The group also bolstered its healthy product options through acquisitions, including Kevita, a maker of fermented probiotic and kombucha drinks.
Organic growth of 4% – compared with just 0.2% growth for the food and drink category – came from traditional core products, as well as the healthier options, as domestic demand in the UK drove Frito-Lay sales of Doritos and Cheetos. A return to growth in beverages, particularly non-carbonated drinks such as sports and energy beverages, ready-to-drink tea and bottled water, helped PepsiCo outperform its peers.
The group has also pursued a premiumisation strategy, with organic versions of Gatorade, Tropicana and Naked juice launched.
Aside from launching new products, PepsiCo has focused on developing new channels and routes to market, including retail sales, foodservice partnerships and e-commerce. These partnerships were driven by active marketing campaigns such as the PepsiMoji campaign and brand activations in Disney Resort Shanghai and the Pepsi Super Bowl halftime show.
PepsiCo also managed a strong performance outside its domestic markets as the year progressed, achieving 8% growth in developing and emerging markets during the third quarter.
Unilever
Organic growth: 3.7%
Net margin: +0.8ppts
Unilever is under pressure to step up returns for investors, but has delivered continued strong organic growth alongside added value through judicious acquisitions like Dollar Shave Club and Dermalogica. Margin expansion is on the horizon, with further cost efficiencies planned, and shedding its declining spreads business should support organic growth as the group re-profiles in the wake of the rebuffed 3G Capital approach. Like other top performing global giants, Unilever has pursued a premiumisation strategy, launching new brands and products to grow their presence in existing categories. The consumer goods maker has been under-represented in the premium personal care market but is actively building share through promoting top end brands such as Zendium toothpaste. Sales of its premium shampoo and conditioner brand Tresemme more than doubled from 2011 to 2015 through expansion of the range, including Perfectly Undone products of foams and sprays and the Keratin Smooth collection. Unilever has also applied the formula to its food and drinks portfolio, with Pure Leaf added as a premium brand to the US tea portfolio in 2016.
Unilever’s organic growth of 3.7% is being driven by its sustainable living initiative as it focuses on its packaging, sourcing and NPD to appeal to environmentally conscious consumers. The strategy has paid off with the sustainable living brands delivering more than 60% of growth in 2016 and 40% faster than the rest of the business.
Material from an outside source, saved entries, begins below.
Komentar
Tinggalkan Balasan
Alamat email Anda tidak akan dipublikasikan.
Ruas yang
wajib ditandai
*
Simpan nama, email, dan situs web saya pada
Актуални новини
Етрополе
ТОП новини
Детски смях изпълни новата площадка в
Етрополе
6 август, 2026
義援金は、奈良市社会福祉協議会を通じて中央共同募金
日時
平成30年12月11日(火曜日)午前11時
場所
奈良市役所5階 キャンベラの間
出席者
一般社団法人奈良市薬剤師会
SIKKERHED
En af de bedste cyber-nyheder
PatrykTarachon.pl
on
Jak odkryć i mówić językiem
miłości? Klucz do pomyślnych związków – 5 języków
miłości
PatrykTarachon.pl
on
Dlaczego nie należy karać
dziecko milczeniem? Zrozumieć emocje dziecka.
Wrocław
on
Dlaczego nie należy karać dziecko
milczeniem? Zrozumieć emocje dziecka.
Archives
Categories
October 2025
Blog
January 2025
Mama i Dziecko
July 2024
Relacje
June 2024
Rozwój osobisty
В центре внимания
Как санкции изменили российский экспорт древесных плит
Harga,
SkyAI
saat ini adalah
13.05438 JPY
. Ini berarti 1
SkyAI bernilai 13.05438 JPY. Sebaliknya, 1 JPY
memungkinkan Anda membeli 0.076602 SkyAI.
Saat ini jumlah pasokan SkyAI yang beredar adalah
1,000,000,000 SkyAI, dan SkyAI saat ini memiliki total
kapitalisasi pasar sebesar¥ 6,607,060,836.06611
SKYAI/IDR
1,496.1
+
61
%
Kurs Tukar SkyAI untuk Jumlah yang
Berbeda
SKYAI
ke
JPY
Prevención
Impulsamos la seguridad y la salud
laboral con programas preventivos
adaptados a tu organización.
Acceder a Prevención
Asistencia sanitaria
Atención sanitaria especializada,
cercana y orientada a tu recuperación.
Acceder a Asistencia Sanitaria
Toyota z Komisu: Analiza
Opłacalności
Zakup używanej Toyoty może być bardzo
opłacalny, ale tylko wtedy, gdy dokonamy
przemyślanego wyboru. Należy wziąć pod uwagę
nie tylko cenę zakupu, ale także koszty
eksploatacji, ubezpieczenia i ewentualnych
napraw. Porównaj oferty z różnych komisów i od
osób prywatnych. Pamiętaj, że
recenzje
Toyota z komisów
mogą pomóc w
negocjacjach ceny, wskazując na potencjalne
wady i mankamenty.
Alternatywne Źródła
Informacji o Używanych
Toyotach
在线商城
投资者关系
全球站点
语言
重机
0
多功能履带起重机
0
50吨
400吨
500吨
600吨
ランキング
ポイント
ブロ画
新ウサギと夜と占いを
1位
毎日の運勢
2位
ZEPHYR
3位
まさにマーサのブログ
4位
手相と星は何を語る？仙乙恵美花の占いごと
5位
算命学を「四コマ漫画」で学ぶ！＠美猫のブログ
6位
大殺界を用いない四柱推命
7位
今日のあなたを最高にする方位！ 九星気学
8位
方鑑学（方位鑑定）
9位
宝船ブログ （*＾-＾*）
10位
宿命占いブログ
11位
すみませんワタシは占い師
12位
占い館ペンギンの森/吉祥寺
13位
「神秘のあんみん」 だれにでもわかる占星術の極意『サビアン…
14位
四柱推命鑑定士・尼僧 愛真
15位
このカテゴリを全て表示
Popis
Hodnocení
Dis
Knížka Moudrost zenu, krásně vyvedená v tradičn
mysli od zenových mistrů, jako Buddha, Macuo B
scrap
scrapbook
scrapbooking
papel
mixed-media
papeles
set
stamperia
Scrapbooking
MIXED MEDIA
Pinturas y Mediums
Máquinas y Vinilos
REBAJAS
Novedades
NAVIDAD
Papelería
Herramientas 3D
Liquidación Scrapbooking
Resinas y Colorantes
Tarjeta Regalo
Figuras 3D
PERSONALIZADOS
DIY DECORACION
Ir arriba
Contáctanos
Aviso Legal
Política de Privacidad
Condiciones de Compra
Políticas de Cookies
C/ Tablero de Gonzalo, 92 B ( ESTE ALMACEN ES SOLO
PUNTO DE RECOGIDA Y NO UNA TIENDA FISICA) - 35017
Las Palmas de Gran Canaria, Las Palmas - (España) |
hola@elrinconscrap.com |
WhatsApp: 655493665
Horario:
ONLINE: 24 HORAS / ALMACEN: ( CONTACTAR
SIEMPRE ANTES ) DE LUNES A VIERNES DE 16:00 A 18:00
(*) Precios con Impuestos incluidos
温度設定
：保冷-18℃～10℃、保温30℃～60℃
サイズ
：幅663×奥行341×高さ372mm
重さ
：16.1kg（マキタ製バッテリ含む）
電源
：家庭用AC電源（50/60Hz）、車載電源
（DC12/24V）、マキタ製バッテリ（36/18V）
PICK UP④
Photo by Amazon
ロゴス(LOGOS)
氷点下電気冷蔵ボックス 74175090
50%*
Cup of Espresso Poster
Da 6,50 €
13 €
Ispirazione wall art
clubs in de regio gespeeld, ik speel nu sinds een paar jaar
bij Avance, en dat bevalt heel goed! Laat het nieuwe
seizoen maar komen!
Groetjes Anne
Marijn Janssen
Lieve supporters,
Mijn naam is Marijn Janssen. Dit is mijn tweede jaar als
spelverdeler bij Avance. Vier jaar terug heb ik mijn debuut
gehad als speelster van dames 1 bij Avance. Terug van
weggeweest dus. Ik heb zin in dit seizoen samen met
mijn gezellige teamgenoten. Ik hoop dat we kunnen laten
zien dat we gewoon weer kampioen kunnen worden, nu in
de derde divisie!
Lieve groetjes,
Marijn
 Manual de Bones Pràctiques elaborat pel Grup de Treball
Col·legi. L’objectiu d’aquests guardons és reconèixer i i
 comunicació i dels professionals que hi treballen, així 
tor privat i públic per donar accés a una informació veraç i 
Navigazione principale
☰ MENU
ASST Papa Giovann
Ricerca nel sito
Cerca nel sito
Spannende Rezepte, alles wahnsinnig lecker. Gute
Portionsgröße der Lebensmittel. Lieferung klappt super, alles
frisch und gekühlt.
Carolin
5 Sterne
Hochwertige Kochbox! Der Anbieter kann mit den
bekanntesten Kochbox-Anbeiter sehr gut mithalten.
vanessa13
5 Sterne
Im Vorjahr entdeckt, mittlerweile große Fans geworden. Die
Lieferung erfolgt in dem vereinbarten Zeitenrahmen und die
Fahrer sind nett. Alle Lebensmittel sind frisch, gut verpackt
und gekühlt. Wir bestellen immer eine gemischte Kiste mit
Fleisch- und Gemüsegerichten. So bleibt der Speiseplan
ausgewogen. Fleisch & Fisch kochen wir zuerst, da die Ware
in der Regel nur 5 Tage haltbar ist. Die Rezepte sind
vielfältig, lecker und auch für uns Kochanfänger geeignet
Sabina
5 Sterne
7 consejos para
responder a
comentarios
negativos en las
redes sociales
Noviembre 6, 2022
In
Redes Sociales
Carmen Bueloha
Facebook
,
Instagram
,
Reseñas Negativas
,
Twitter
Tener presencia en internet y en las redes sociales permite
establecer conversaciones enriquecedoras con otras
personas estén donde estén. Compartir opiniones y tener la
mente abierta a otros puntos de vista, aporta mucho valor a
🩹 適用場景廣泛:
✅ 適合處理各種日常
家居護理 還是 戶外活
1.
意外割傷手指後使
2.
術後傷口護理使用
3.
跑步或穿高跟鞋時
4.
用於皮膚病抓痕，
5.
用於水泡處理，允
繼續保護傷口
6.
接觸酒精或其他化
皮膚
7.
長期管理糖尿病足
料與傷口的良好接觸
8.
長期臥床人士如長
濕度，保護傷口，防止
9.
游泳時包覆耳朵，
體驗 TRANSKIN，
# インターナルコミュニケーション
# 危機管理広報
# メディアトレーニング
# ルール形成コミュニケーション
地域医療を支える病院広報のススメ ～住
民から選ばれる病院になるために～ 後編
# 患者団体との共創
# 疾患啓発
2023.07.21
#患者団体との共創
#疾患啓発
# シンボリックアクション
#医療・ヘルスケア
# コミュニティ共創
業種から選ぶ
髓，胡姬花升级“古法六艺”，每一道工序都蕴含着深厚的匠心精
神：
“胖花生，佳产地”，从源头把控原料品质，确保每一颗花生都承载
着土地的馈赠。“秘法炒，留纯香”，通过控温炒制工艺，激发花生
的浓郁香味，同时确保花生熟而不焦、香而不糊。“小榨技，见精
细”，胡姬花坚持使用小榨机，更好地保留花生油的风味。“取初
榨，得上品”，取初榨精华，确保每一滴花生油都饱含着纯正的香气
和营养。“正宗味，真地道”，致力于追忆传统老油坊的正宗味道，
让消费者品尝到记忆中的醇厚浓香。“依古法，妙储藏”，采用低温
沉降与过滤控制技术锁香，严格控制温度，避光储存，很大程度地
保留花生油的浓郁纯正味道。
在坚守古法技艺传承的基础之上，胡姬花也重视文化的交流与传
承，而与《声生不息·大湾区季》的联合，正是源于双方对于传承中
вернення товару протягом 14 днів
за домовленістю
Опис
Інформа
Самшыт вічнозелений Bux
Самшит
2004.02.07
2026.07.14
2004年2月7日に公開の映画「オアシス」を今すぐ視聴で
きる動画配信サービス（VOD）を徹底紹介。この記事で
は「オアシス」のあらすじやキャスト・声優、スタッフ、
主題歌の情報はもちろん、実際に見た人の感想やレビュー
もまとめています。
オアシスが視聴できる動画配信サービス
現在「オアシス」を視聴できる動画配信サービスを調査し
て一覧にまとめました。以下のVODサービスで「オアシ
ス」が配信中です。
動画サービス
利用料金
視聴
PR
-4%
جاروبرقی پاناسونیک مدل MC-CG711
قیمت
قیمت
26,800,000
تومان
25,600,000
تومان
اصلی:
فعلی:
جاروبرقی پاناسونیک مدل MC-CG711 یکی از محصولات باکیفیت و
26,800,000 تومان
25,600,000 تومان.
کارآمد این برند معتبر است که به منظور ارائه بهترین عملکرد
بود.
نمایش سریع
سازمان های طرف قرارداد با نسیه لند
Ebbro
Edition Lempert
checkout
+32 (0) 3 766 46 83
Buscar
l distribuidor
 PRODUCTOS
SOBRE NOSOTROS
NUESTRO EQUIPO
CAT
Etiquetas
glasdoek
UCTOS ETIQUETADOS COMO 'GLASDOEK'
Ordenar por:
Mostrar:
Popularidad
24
It has also capitalised on innovative routes to market in emerging markets with initiatives ranging from employing local women as rural sales agents to serve more 165,000 villages worldwide to grassroots distribution with hubs set up in larger stores in the Philippines to supply the 950,000 small convenience shops.
Heineken
Organic growth: 4.8%
Net margin: -0.1%
The Dutch brewer achieved the Global 50’s highest organic growth rate and, unlike many of its sector contemporaries in the tough alcohol market, has achieved volume growth as well as pricing. It has shifted focus from Western Europe to higher growth emerging markets via acquisitions. The latest move came earlier this year as Heinekn swooped for the struggling Kirin business in Brazil, making it the second-largest beer company in the country with a 17% share, allowing the Dutch brewer to challenge the dominance of rival AB InBev in its biggest market. The group benefitted from its geographically diverse base, with Europe, Asia and Americas all doing well. Popular marketing campaigns, such as ‘Uncage your Tiger’ in Vietnam, helped fuelled strong demand for its beers. And it managed to navigate the difficult cider market with double-digit growth across several geographies outside the UK, including South Africa, Czech Republic, Russia and Mexico.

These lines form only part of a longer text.